Yavuz Selim Trabzon sancak Beyi iken, Şah İsmail’in 1500 yılında Erzincan’da Anadolu Kızılbaşlarıyla buluşması şehzade Selim’i öfkelendirmiştir. Hâlbuki Kızılbaşların Şah İsmail’le buluştuğu Erzincan Akkoyunlu toprağıydı. Şah İsmail Erzincan’da etrafına topladığı Kızılbaşlarla Akkoyunlular üzerine yürümüş Akkoyunlu devletini yıkarak Tebriz’de Safevi devletini kurmuştur. Osmanlı’da gelecek göremeyen zaten birçoğu Erdebil Ocağına bağlanan Anadolu Kızılbaşları malını mülkünü Anadolu’da bırakarak Şah İsmail’e Safevi Devleti topraklarına (İran) akmıştır. Safevi devleti İran, Irak, Horasan, Azerbaycan, Gürcistan’ı Anadolu’dan giden Kızılbaşlarla iki yüz otuz altı yıl yönetmiştir. 

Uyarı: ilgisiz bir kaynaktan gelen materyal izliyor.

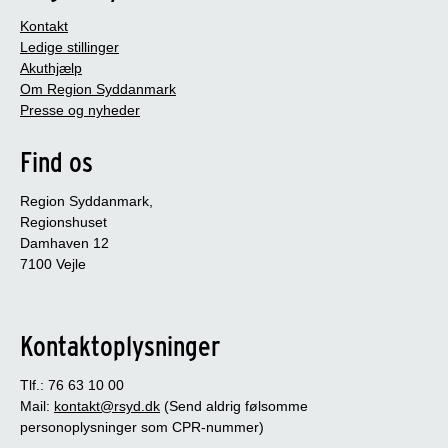
Kontakt
Ledige stillinger
Akuthjælp
Om Region Syddanmark
Presse og nyheder
Find os
Region Syddanmark,
Regionshuset
Damhaven 12
7100 Vejle
Kontaktoplysninger
Tlf.: 76 63 10 00
Mail:
kontakt@rsyd.dk
(Send aldrig følsomme
personoplysninger som CPR-nummer)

Şah İsmail Safevi Devleti’ni 1501’de ilan ettikten sonra eski Akkoyunlu topraklarının yanında, Doğu ve Güney Doğu’da yer alan Kürdistan topraklarını da hükmü altına almıştı (1507). Bunun üzerine 11 Kürt emiri inancından dolayı pek sıcak bakmasalar da Şah İsmail’e bağlılıklarını bildirmek üzere şahın bulunduğu Hoy şehrine gitmişler ama Şah İsmail bu beylerin sekizini hapse attırmıştı. Bu durumu iyi değerlendiren Yavuz Selim, Akkoyunlu sarayına hizmet etmiş bölgeyi ve Kürt aşiretlerini iyi tanıyan kendisi de Şafi ve Sünni olan İdris-i Bitlis-i’yi Safevilerle Osmanlı arasında seçim yapmakta zorlanan Kürt aşiretlerini Osmanlı’ya katılmaya ikna etmesi için görevlendirmiştir. İdris-i Bitlis-i’nin telkinleriyle Kürdistan coğrafyasının önemli bir bölümüne hâkim olan 28 Kürt beyinden 24’dü değişik imtiyazlar karşılığında Osmanlı devletine bağlı kalmaya söz almıştır. 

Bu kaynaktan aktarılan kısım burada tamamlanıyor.